A emenda pôs fim a mais de 60 anos de autonomia, uma luta e um espaço que as universidades começaram a ganhar desde a era Somoza e continuou até os anos 1990, o que deu um impulso fundamental à investigação, declarou Expediente Público, uma plataforma centro-americana de jornalismo investigativo, em 31 de março.
Podemos levar qualquer um
O Parlamento da Nicarágua afirmou em um comunicado que a reforma fortalece os esforços do regime para restaurar o direito à educação da juventude nicaraguense, para que eles recebam uma educação gratuita, de qualidade e inclusiva.
Entretanto, a reforma legislativa também elimina a Universidade Centro-Americana (UCA), uma instituição jesuíta crítica do regime de Ortega-Murillo, da lista de universidades privadas que compõem o CNU, retirando-a do financiamento público, acrescentou Reuters. A UCA foi o berço dos protestos anti-governamentais em todo o país em 2018, destacou.
As medidas impostas contra a UCA têm como objetivo “dar sinais a outras universidades, dizendo-lhes que ‘se pudermos com a UCA, podemos com qualquer uma’; então, é melhor que elas se alinhem, porque seu objetivo final é silenciar as vozes críticas que ainda podem ficar nas universidades”, disse Medina ao jornal independente Confidencial Nicaragua.
No primeiro trimestre de 2022, o regime sandinista fechou 16 universidades privadas, incluindo as estrangeiras e locais, noticiou o jornal colombiano El Espectador. Além disso, desde 2018, mais de 3.000 estudantes universitários solicitaram uma vaga na Universidade da Costa Rica, para deixar o país, informou.
Os deputados leais ao regime tomaram o controle das universidades privadas que foram fechadas, informou o Confidencial Nicaragua.
Nacionalização da educação
“Eles violaram a autonomia universitária, a liberdade acadêmica, que está forçando toda uma geração de jovens nicaraguenses a serem educados em um sistema partidário”, disse a El Espectador Héctor Rivera, que estava estudando na recentemente fechada Universidade Paulo Freire, em 31 de março. Faltavam três meses para que ele se formasse em Ciências Políticas.
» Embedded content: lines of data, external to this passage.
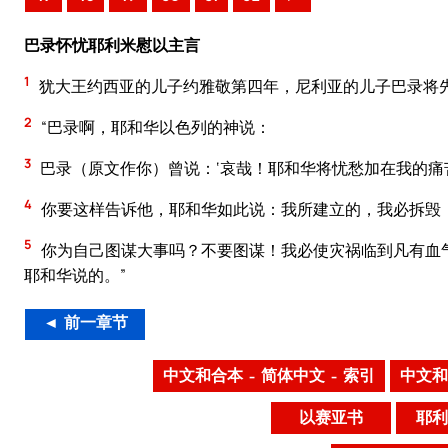
巴录怀忧耶利米慰以主言
1
犹大王约西亚的儿子约雅敬第四年，尼利亚的儿子巴录将
2
“巴录啊，耶和华以色列的神说：
3
巴录（原文作你）曾说：‘哀哉！耶和华将忧愁加在我的痛
4
你要这样告诉他，耶和华如此说：我所建立的，我必拆毁
5
你为自己图谋大事吗？不要图谋！我必使灾祸临到凡有血
耶和华说的。”
◄ 前一章节
中文和合本 – 简体中文 – 索引
中文和
以赛亚书
耶利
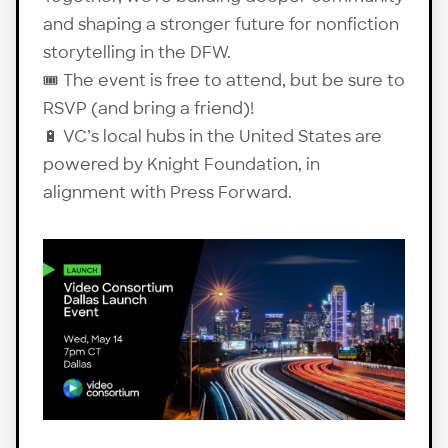
and shaping a stronger future for nonfiction
storytelling in the DFW.
🎟️ The event is free to attend, but be sure to
RSVP
(and bring a friend)!
🔋 VC’s local hubs in the United States are
powered by Knight Foundation, in
alignment with Press Forward.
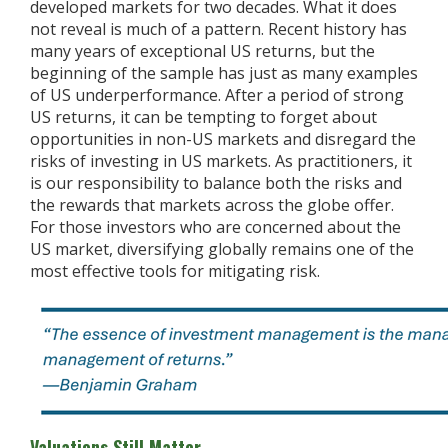
developed markets for two decades. What it does
not reveal is much of a pattern. Recent history has
many years of exceptional US returns, but the
beginning of the sample has just as many examples
of US underperformance. After a period of strong
US returns, it can be tempting to forget about
opportunities in non-US markets and disregard the
risks of investing in US markets. As practitioners, it
is our responsibility to balance both the risks and
the rewards that markets across the globe offer.
For those investors who are concerned about the
US market, diversifying globally remains one of the
most effective tools for mitigating risk.
Valuations Still Matter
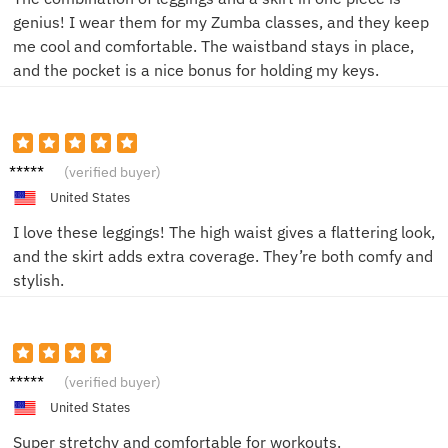
genius! I wear them for my Zumba classes, and they keep
me cool and comfortable. The waistband stays in place,
and the pocket is a nice bonus for holding my keys.
Alice
(verified buyer)
M.
United States
I love these leggings! The high waist gives a flattering look,
and the skirt adds extra coverage. They’re both comfy and
stylish.
Lily K.
(verified buyer)
United States
Super stretchy and comfortable for workouts.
Adrián Meza, ex-reitor da Universidade Paulo Freire e exilado na Costa Rica, disse ao jornal nicaraguense La Prensaque agora, com a reforma, “todo projeto acadêmico, programa e plano de estudo será aprovado pelo CNU”, e o Conselho Nacional de Reitores, que era o órgão que defendia as políticas de ensino superior, desaparecerá de fato.
Segundo Meza, a reforma também retira poderes ao Conselho Nacional de Avaliação e Credenciamento, porque agora tudo tem que funcionar em conjunto com o CNU. “Então, o que encontramos nessa primeira dimensão é uma nacionalização da educação […] e, para completar e não deixar dúvidas sobre o que se trata, o CNU se reserva o direito de intervir nas universidades. Isto é muito sério”, advertiu.
“O mundo inteiro deve condenar a atitude de Ortega, que é a mesma do regime cubano e do regime russo”. As universidades foram fechadas, porque são o lugar perfeito para ter diálogos francos e verdadeiros sobre qualquer assunto, incluindo questionamentos contra o regime ditatorial de Ortega”, publicou o diário nicaraguense Prensa Libre, em 24 de março.